--- Brief ---
Scan the lines below for the string "Romero" and report how many lines contain it, giving only the number.

--- Task data ---
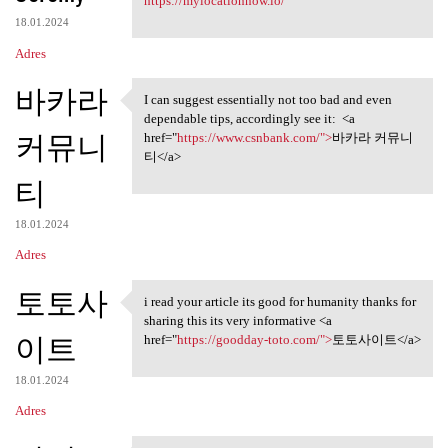
https://mylocationnow.io/
18.01.2024
Adres
바카라
I can suggest essentially not too bad and even
I can suggest essentially not
dependable tips, accordingly see it: <a
커뮤니
href="
https://www.csnbank.com/">
바카라 커뮤니
티</a>
티
18.01.2024
Adres
토토사
i read your article its good for humanity thanks for
i read your article its good
sharing this its very informative <a
이트
href="
https://goodday-toto.com/">
토토사이트</a>
18.01.2024
Adres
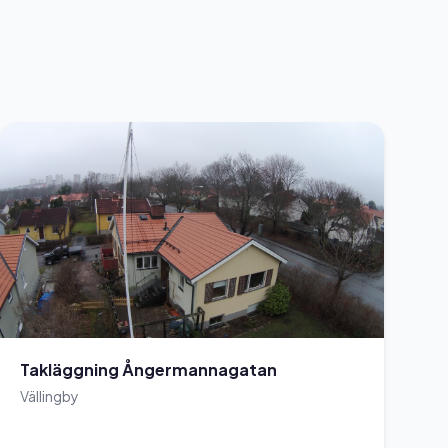
Takläggning Ångermannagatan
Vällingby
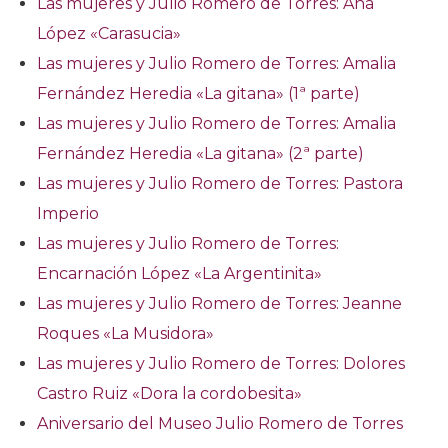
Las mujeres y Julio Romero de Torres: Ana
López «Carasucia»
Las mujeres y Julio Romero de Torres: Amalia
Fernández Heredia «La gitana» (1ª parte)
Las mujeres y Julio Romero de Torres: Amalia
Fernández Heredia «La gitana» (2ª parte)
Las mujeres y Julio Romero de Torres: Pastora
Imperio
Las mujeres y Julio Romero de Torres:
Encarnación López «La Argentinita»
Las mujeres y Julio Romero de Torres: Jeanne
Roques «La Musidora»
Las mujeres y Julio Romero de Torres: Dolores
Castro Ruiz «Dora la cordobesita»
Aniversario del Museo Julio Romero de Torres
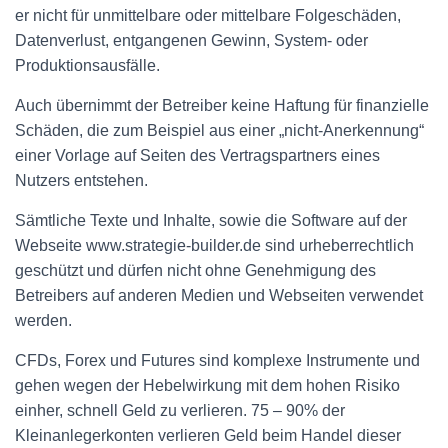
er nicht für unmittelbare oder mittelbare Folgeschäden,
Datenverlust, entgangenen Gewinn, System- oder
Produktionsausfälle.
Auch übernimmt der Betreiber keine Haftung für finanzielle
Schäden, die zum Beispiel aus einer „nicht-Anerkennung“
einer Vorlage auf Seiten des Vertragspartners eines
Nutzers entstehen.
Sämtliche Texte und Inhalte, sowie die Software auf der
Webseite www.strategie-builder.de sind urheberrechtlich
geschützt und dürfen nicht ohne Genehmigung des
Betreibers auf anderen Medien und Webseiten verwendet
werden.
CFDs, Forex und Futures sind komplexe Instrumente und
gehen wegen der Hebelwirkung mit dem hohen Risiko
einher, schnell Geld zu verlieren. 75 – 90% der
Kleinanlegerkonten verlieren Geld beim Handel dieser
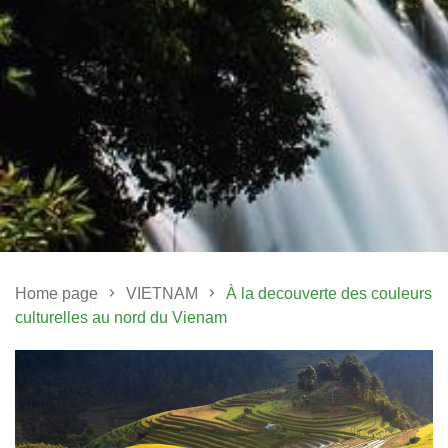
Home page
VIETNAM
À la decouverte des couleurs
culturelles au nord du Vienam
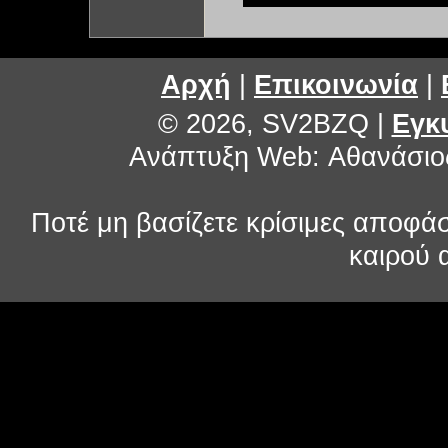
Αρχή
|
Επικοινωνία
|
© 2026, SV2BZQ
|
Εγκ
Ανάπτυξη Web: Αθανάσιο
Ποτέ μη βασίζετε κρίσιμες αποφά
καιρού α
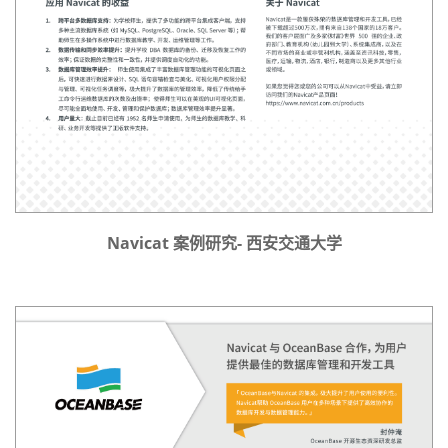
Navicat 案例研究- 西安交通大学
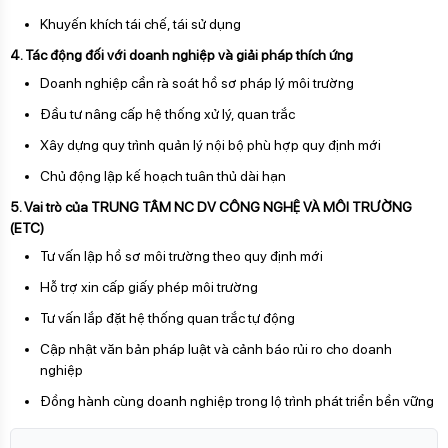
Khuyến khích tái chế, tái sử dụng
4. Tác động đối với doanh nghiệp và giải pháp thích ứng
Doanh nghiệp cần rà soát hồ sơ pháp lý môi trường
Đầu tư nâng cấp hệ thống xử lý, quan trắc
Xây dựng quy trình quản lý nội bộ phù hợp quy định mới
Chủ động lập kế hoạch tuân thủ dài hạn
5. Vai trò của TRUNG TÂM NC DV CÔNG NGHỆ VÀ MÔI TRƯỜNG
(ETC)
Tư vấn lập hồ sơ môi trường theo quy định mới
Hỗ trợ xin cấp giấy phép môi trường
Tư vấn lắp đặt hệ thống quan trắc tự động
Cập nhật văn bản pháp luật và cảnh báo rủi ro cho doanh
nghiệp
Đồng hành cùng doanh nghiệp trong lộ trình phát triển bền vững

--- Response box ---
8